Wasteland denotes a new stage in the career of Polish rock band Riverside after the death of its founding member and guitarist Piotr Grudziński. Although they are labeled a progressive rock act, the band delivers a mix of dark, melancholic rock, a pop-leaning ballad, and irritating prog metal.
From a progressive rock perspective, the highlights include the poetic and eerie opening track The Day After; the second half of Acid Rain after they ditch the metal riffs and get into an irresistible groove; and the forward-thinking Guardian Angel where vocals, acoustic guitars and piano are combined with soaring electric guitars and electronic ambiance.
The band includes Mariusz Duda on vocals, bass, acoustic guitar, and electric guitar; Michał Łapaj pn keyboards, Hammond organ, theremin, backing vocals; and Piotr Kozieradzki on drums.
The album 27 Faces of a Broken Heart features an impressive collection of guitarists. All the tracks are basically variations of the same song, composed by American guitarist and airline pilot Ramin Partovi. He created this musical piece during a very difficult time of his life and invited some of the finest guitarists in the rock and fusion scene to perform and record variations of this song.

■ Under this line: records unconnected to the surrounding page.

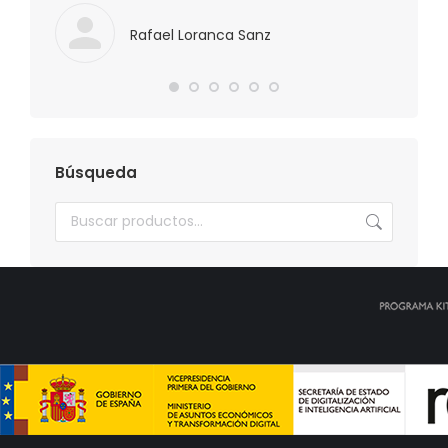
Rafael Loranca Sanz
Búsqueda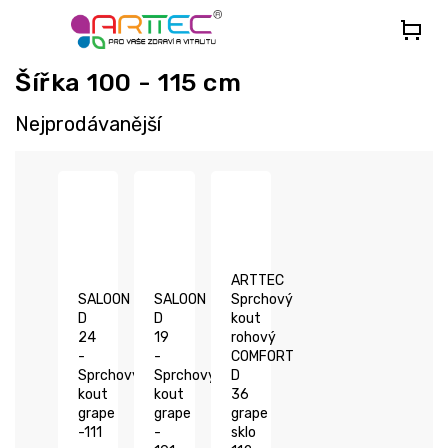
Přejít
na
obsah
Šířka 100 - 115 cm
Nejprodávanější
ARTTEC
SALOON
SALOON
Sprchový
D
D
kout
24
19
rohový
-
-
COMFORT
Sprchový
Sprchový
D
kout
kout
36
grape
grape
grape
-111
-
sklo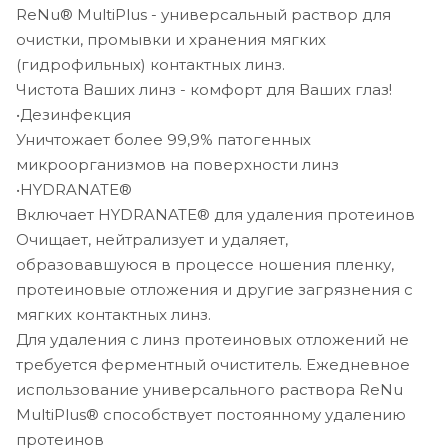
ReNu® MultiPlus - универсальный раствор для
очистки, промывки и хранения мягких
(гидрофильных) контактных линз.
Чистота Ваших линз - комфорт для Ваших глаз!
•Дезинфекция
Уничтожает более 99,9% патогенных
микроорганизмов на поверхности линз
•HYDRANATE®
Включает HYDRANATE® для удаления протеинов
Очищает, нейтрализует и удаляет,
образовавшуюся в процессе ношения пленку,
протеиновые отложения и другие загрязнения с
мягких контактных линз.
Для удаления с линз протеиновых отложений не
требуется ферментный очиститель. Ежедневное
использование универсального раствора ReNu
MultiPlus® способствует постоянному удалению
протеинов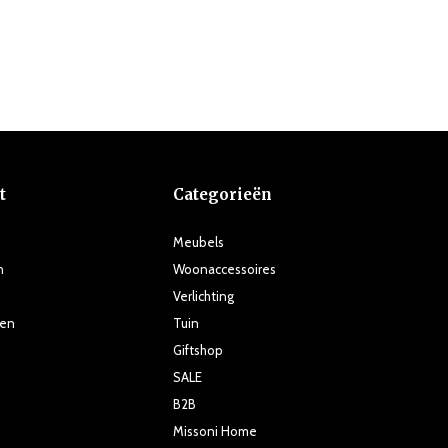
t
Categorieën
Meubels
n
Woonaccessoires
Verlichting
ten
Tuin
Giftshop
SALE
B2B
Missoni Home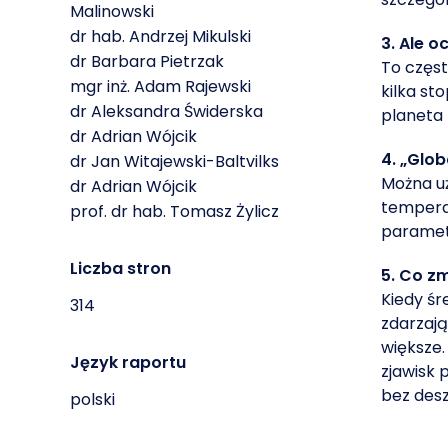
Malinowski
dr hab. Andrzej Mikulski
3. Ale 
dr Barbara Pietrzak
To częst
mgr inż. Adam Rajewski
kilka sto
dr Aleksandra Świderska
planeta 
dr Adrian Wójcik
4. „Glob
dr Jan Witajewski-Baltvilks
Można uż
dr Adrian Wójcik
temperat
prof. dr hab. Tomasz Żylicz
paramet
Liczba stron
5. Co z
Kiedy śr
314
zdarzają
większe.
Język raportu
zjawisk 
bez desz
polski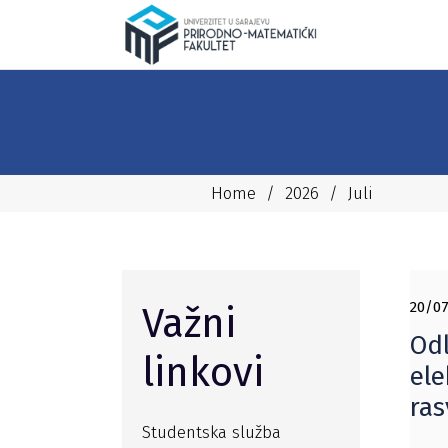
Home
/
2026
/
Juli
20/07
Važni
Odl
linkovi
ele
ras
Studentska služba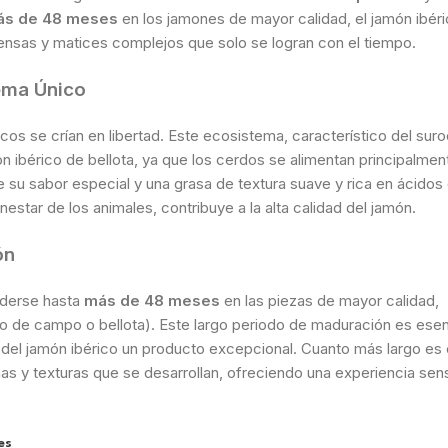
ás de 48 meses
en los jamones de mayor calidad, el jamón ibér
intensas y matices complejos que solo se logran con el tiempo.
tema Único
icos se crían en libertad. Este ecosistema, característico del suro
ón ibérico de bellota, ya que los cerdos se alimentan principalmen
e su sabor especial y una grasa de textura suave y rica en ácidos
nestar de los animales, contribuye a la alta calidad del jamón.
ón
nderse hasta
más de 48 meses
en las piezas de mayor calidad,
 de campo o bellota). Este largo periodo de maduración es esen
 del jamón ibérico un producto excepcional. Cuanto más largo es 
s y texturas que se desarrollan, ofreciendo una experiencia sens
es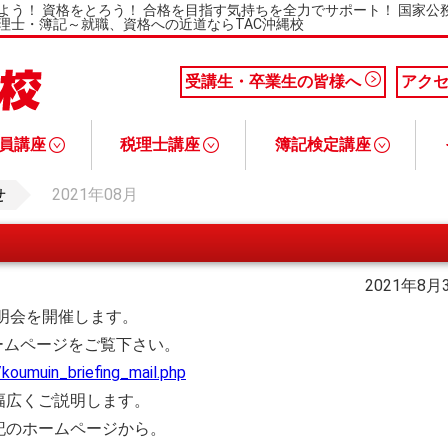
よう！ 資格をとろう！ 合格を目指す気持ちを全力でサポート！ 国家
理士・簿記～就職、資格への近道ならTAC沖縄校
受講生・卒業生の皆様へ
アク
員講座
税理士講座
簿記検定講座
業で合格対策
生コース
usコース
生Plusコース
説明会
税理士講座について
基礎マスター＋上級コース
税理士と税理士試験について
税理士講座Q&A
税理士講座 講座説明会
簿記検定講座について
１級合格本科生コース
１級上級合格本科生コース
２級合格本科生コース
３級合格本科生コース
３・２級ステップ合格本科生コース
簿記と日商簿記検定について
簿記検定講座Q&A
簿記検定講座 講座説明会
社会保険労
宅地建物取
FP（フ
中小企業診
せ
2021年08月
2021年8月
説明会を開催します。
ームページをご覧下さい。
koumuin_briefing_mail.php
幅広くご説明します。
記のホームページから。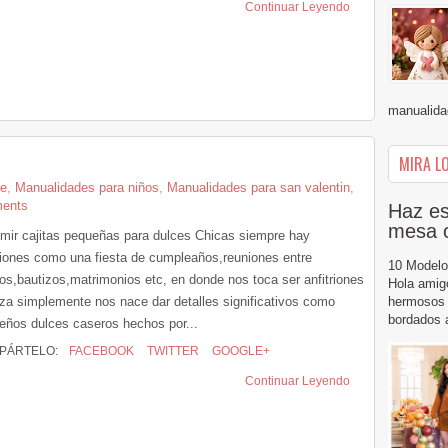
Continuar Leyendo
manualidad
MIRA LO
re
,
Manualidades para niños
,
Manualidades para san valentin
,
ents
Haz es
mesa 
imir cajitas pequeñas para dulces Chicas siempre hay
iones como una fiesta de cumpleaños,reuniones entre
10 Modelo
os,bautizos,matrimonios etc, en donde nos toca ser anfitriones
Hola amig
iza simplemente nos nace dar detalles significativos como
hermosos 
bordados a
eños dulces caseros hechos por...
PÁRTELO:
FACEBOOK
TWITTER
GOOGLE+
Continuar Leyendo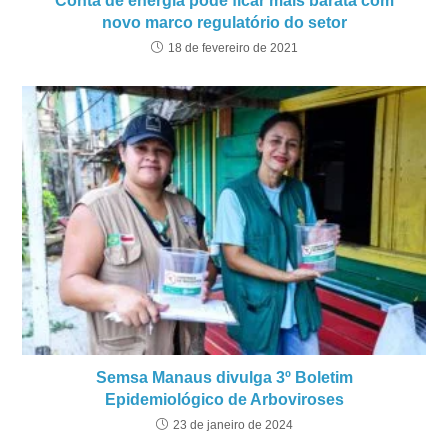
Conta de energia pode ficar mais barata com
novo marco regulatório do setor
18 de fevereiro de 2021
Semsa Manaus divulga 3º Boletim
Epidemiológico de Arboviroses
23 de janeiro de 2024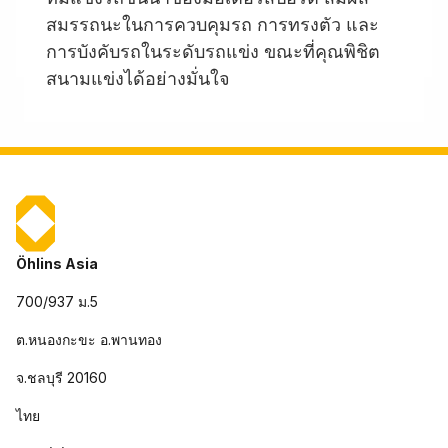
สมรรถนะในการควบคุมรถ การทรงตัว และ
การบังคับรถในระดับรถแข่ง ขณะที่คุณพิชิต
สนามแข่งได้อย่างมั่นใจ
Öhlins Asia
700/937 ม.5
ต.หนองกะขะ อ.พานทอง
จ.ชลบุรี 20160
ไทย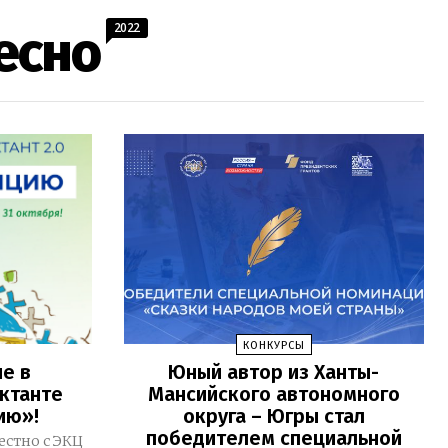
2022
есно
КОНКУРСЫ
е в
Юный автор из Ханты-
ктанте
Мансийского автономного
ию»!
округа – Югры стал
победителем специальной
стно с ЭКЦ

Musically, the album has strong fusion, rock, progressive and blues elements and each version features spectacular guitar solos and a formidable rhythm section, plus a great bass solo.
The core band includes Ramin Partovi on guitars, Carl Verheyen on guitars, Simon Phillips on drums and Jimmy Johnson on bass. The guests include famous guitar players as well as lesser known players who are nonetheless highly skilled and equally good.
27 Faces of a Broken Heart opens with the original track by Ramin Partovi and then it’s followed by the multiple variations featuring the following guitarists: Yussi Wenger, Brent Mason, Jinshi Ozaki, Tom Kolb, Jon Reshard, Scott Henderson, Andy Becht, Ervin Toucet, Ernesto Homeyer, Erick Walls, Doug Rappoport, Masta Edwards, Carl Verheyen, McCoy Mason, Jeffery Marshall, Robin Siedschlag, Brent Mason’s second version, Brad Bailey, Oz Noy, Jeff Richman, Mike Stern, Gabriel Forsman, Mark Lettieri , Dean Brown, and Giuseppe Vasapolli.
27 Faces of a Broken Heart is a fascinating concept album showcasing the remarkable talent of Ramin Partovi, his friends and musical heroes.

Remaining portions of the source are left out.